Jeff Bezos was recently quoted in an interview talking about how the Amazon Fire phone was a failure, and Amazon plans to make failures that “make the Fire Phone look like a tiny little blip.” Full quote here:
“If you think that’s a big failure, we’re working on much bigger failures right now. And I am not kidding. And some of them are going to make the Fire Phone look like a tiny little blip,” Bezos said in an interview with The Washington Post’s executive editor, Martin Baron, on Wednesday.
Bezos is famous for his knack of taking experiments and accepting failure as a learning experience. He reiterated his thinking during the interview.
“The size of your mistakes needs to grow along with” the company, Bezos said. “If it doesn’t, you’re not going to be inventing at scale that can actually move the needle.”
And to do so, you need to make “big, noticeable” mistakes.
via Business Insider.
We are becoming more comfortable at dealing with failed product launches. As we become more and more of a knowledge society, we need to become comfortable with increasing rates of failure, because the success of technology is even more disparate - huge benefits from a few bets while the rest are failures. At all levels of industry, including rarefied public corporations, the benefits from a big risk paying off can far outweigh the cost of a failed launch.
Bezos continues with:
The great thing is when you take this approach, a small number of winners pay for dozens, hundreds of failures. And so every single important thing that we have done has taken a lot of risk taking, perseverance, guts, and some of them have worked out, most of them have not. That has to happen at every scale level, all the way down, and you have to take shots…you always learn something and you move on.
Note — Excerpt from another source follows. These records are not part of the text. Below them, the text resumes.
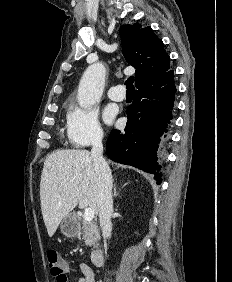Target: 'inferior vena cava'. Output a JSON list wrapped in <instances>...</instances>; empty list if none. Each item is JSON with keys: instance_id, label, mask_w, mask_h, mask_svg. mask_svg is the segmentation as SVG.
<instances>
[{"instance_id": "inferior-vena-cava-1", "label": "inferior vena cava", "mask_w": 232, "mask_h": 282, "mask_svg": "<svg viewBox=\"0 0 232 282\" xmlns=\"http://www.w3.org/2000/svg\"><path fill=\"white\" fill-rule=\"evenodd\" d=\"M103 134H99L91 149V159L96 173L98 187L99 221L104 238H110L112 232L111 216L113 214L112 175L103 158Z\"/></svg>"}]
</instances>
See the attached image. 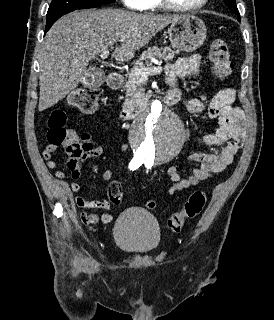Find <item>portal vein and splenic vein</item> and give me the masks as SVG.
<instances>
[{
    "label": "portal vein and splenic vein",
    "mask_w": 274,
    "mask_h": 320,
    "mask_svg": "<svg viewBox=\"0 0 274 320\" xmlns=\"http://www.w3.org/2000/svg\"><path fill=\"white\" fill-rule=\"evenodd\" d=\"M109 54V50H104V52H101V60H105V58H108ZM156 64L157 66H153V68H141V70H135L134 74L136 78H146V76H148L150 72H154V70H162L160 62H156Z\"/></svg>",
    "instance_id": "obj_1"
}]
</instances>
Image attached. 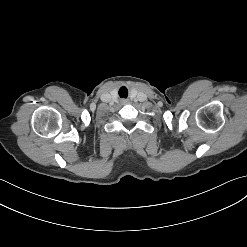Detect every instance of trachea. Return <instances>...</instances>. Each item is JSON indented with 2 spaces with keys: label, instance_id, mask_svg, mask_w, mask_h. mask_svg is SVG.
<instances>
[{
  "label": "trachea",
  "instance_id": "obj_1",
  "mask_svg": "<svg viewBox=\"0 0 247 247\" xmlns=\"http://www.w3.org/2000/svg\"><path fill=\"white\" fill-rule=\"evenodd\" d=\"M119 96L121 98H127L128 96V90L125 86H122L120 89H119Z\"/></svg>",
  "mask_w": 247,
  "mask_h": 247
}]
</instances>
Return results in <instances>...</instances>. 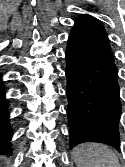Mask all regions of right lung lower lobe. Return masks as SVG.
Listing matches in <instances>:
<instances>
[{
	"mask_svg": "<svg viewBox=\"0 0 125 167\" xmlns=\"http://www.w3.org/2000/svg\"><path fill=\"white\" fill-rule=\"evenodd\" d=\"M0 74V154H10L12 128L9 124L8 100L5 98Z\"/></svg>",
	"mask_w": 125,
	"mask_h": 167,
	"instance_id": "obj_1",
	"label": "right lung lower lobe"
}]
</instances>
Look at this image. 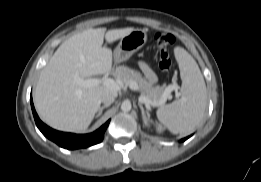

The Information does a great job echoing this sentiment about Twitter’s recent lack of failures. Essentially, if your organization is not failing very much, that means it is likely not on the edge of chaos and not taking enough bets that might amount to wins.
This is also why many companies do not want to go public. Wall Street lacks a vocabulary for failure. They just call it a “success” or a “flop” and most investors who are buying and selling stock based on earnings are looking at things in a very short-sighted way. It’s a very one-dimensional way of evaluating technology companies. It’s more akin to valuing a textile factory than it is a tech company.
Even in the upper-echelons of academia and business, we should develop a better a vocabulary for failure. Our understanding of something is only as good as the vocabulary we use to describe it. In Japanese culture, for example, there are over 20 ways of saying “sorry.”
Different types of failure:
Needless to say, we should not begin projects expecting them to fail. Doing so would be negligent. But if we can rationalize trying something, and the cost of failure is low enough, why not give it a try?